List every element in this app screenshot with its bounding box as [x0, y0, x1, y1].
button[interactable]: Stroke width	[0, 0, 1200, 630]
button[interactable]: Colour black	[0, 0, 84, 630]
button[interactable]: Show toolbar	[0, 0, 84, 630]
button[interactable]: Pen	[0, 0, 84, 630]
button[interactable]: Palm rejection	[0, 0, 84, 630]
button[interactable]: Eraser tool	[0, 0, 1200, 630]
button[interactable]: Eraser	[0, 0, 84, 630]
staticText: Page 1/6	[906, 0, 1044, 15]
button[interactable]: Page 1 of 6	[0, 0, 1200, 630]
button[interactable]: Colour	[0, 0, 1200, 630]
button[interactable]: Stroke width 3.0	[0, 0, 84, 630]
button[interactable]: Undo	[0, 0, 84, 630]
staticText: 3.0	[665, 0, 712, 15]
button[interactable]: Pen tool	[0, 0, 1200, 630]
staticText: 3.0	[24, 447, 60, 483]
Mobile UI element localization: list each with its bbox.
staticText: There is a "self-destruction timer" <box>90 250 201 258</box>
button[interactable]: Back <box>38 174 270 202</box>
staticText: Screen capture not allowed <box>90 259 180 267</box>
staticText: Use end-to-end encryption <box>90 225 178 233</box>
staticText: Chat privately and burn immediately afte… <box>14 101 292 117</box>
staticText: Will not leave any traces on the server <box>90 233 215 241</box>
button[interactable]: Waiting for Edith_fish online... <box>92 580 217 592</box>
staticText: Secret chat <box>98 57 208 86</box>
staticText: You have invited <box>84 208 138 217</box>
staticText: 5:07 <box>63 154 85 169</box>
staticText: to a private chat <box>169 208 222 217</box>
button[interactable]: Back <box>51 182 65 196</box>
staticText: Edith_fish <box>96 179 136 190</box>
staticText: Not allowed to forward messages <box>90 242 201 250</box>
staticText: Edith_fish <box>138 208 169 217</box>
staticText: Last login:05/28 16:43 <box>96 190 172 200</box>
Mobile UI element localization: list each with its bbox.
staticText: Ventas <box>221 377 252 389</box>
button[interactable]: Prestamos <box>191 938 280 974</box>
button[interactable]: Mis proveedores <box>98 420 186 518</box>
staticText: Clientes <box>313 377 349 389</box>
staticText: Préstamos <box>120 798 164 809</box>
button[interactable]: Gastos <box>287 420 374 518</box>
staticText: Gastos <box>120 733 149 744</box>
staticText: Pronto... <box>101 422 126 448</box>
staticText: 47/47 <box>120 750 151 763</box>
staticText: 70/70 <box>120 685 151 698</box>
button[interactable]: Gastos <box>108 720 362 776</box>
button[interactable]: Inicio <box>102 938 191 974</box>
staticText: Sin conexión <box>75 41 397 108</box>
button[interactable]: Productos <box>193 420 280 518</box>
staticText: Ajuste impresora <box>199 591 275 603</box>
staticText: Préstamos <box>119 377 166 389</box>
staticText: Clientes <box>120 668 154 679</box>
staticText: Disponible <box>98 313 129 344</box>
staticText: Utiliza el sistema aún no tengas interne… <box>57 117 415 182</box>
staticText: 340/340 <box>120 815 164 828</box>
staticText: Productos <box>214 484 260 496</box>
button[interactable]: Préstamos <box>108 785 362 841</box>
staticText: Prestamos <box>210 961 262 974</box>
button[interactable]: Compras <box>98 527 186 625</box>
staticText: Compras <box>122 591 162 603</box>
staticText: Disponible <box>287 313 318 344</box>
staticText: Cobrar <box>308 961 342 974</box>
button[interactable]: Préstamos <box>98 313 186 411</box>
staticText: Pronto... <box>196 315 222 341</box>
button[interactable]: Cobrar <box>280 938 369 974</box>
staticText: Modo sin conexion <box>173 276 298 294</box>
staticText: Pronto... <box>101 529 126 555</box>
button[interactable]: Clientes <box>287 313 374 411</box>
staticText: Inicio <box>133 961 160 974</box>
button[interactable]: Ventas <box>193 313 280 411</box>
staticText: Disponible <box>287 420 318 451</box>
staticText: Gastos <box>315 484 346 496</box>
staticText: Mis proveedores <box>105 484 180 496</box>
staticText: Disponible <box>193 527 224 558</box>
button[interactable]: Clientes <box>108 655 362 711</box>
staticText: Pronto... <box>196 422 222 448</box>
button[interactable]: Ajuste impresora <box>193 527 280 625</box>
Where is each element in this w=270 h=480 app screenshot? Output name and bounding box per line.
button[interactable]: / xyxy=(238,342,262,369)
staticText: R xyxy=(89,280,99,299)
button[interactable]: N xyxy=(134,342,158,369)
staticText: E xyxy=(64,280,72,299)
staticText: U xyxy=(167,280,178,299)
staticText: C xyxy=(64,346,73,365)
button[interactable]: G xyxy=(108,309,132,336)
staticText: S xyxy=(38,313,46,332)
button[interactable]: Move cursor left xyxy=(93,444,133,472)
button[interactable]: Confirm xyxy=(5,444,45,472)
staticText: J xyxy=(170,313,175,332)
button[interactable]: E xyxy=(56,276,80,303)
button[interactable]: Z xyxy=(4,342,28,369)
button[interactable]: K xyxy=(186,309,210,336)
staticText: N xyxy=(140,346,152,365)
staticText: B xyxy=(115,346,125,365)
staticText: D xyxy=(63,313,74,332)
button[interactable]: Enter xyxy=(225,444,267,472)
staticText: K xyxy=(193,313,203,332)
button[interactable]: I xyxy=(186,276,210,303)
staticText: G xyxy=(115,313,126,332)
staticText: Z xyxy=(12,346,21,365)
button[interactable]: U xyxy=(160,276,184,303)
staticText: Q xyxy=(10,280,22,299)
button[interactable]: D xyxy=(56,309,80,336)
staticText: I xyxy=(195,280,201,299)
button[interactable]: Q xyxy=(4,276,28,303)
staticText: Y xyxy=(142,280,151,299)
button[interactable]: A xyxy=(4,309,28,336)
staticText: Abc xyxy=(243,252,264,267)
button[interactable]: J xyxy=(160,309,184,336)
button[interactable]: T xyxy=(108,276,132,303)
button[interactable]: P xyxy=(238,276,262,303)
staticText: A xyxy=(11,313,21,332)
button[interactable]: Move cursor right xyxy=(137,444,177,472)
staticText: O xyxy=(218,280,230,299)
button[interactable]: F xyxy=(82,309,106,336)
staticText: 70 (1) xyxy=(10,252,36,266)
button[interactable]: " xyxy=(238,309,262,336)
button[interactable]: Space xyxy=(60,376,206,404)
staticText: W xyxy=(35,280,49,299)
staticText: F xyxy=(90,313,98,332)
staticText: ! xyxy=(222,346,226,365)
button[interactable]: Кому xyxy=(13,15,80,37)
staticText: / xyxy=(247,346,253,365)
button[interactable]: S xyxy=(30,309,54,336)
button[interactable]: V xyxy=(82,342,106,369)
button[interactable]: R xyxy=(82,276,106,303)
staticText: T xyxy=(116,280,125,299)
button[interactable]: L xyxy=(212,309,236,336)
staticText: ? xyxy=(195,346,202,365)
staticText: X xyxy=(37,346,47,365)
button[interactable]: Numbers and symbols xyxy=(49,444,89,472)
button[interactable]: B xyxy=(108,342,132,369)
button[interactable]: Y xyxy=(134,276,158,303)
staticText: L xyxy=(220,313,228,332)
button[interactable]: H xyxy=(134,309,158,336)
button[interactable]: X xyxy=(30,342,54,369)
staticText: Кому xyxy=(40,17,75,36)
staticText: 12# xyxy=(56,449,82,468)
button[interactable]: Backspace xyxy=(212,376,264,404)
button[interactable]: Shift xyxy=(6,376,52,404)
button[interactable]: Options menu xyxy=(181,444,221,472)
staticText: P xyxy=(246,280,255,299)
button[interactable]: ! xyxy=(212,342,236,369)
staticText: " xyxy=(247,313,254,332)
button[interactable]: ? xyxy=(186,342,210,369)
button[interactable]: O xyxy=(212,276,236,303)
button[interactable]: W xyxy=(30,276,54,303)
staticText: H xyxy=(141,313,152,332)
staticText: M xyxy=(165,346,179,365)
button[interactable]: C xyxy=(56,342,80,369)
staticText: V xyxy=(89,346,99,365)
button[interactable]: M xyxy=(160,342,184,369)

■ Brief ■
Among the entries above, how many lines include the word "Cobrar"? Give the number with no comment.

■ Solution ■
2